The javelin used by the athletes was a wooden pole, 1,5 to 2 meters long, with one of its edges pointed, while it was lighter than the one used by warriors. It is not certain if the javelin had just a pointed edge or a metal point, like the one on the javelins used by the army. Hesychius mentions that this type of javelin was named apotomas. Both types were frequently depicted on pots. The javelin with the pointed edge was necessary in practicing with targets, since it could stick on it. However, based on references by the orator Antiphon it appears that accidents did happen with this type of javelin, like the death of a child from a javelin during training. The historian Xenophon, in his work On the Art of Horsemanship, suggested covering the javelin with a sphere in order to avoid accidents of this type. When the javelin did not have an added metal point, a metal ring was added to its edge, transferring the javelin's center of gravity to the front so it could have precision and accuracy in its flight.

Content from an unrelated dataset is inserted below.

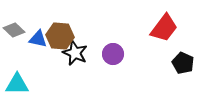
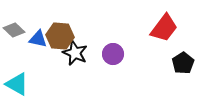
black pentagon: rotated 15 degrees clockwise
cyan triangle: rotated 30 degrees clockwise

The main difference between the ancient and the modern javelin is that the athletes of ancient Greece adjusted the thong, a leather stripe that formed a loop, which was tied at the javelin's gravity center and where the athlete placed his index and middle finger. Every athlete tied the thong at the point where it suited him the most, while at the warriors' javelins the thongs were placed at a fixed point.
The thong helped during the throw in two ways:
- It increased the force of the shot, because it made the grasp more secure.
- It made the javelin rotate around its axis, stabilizing its flight and enabling it to move further away.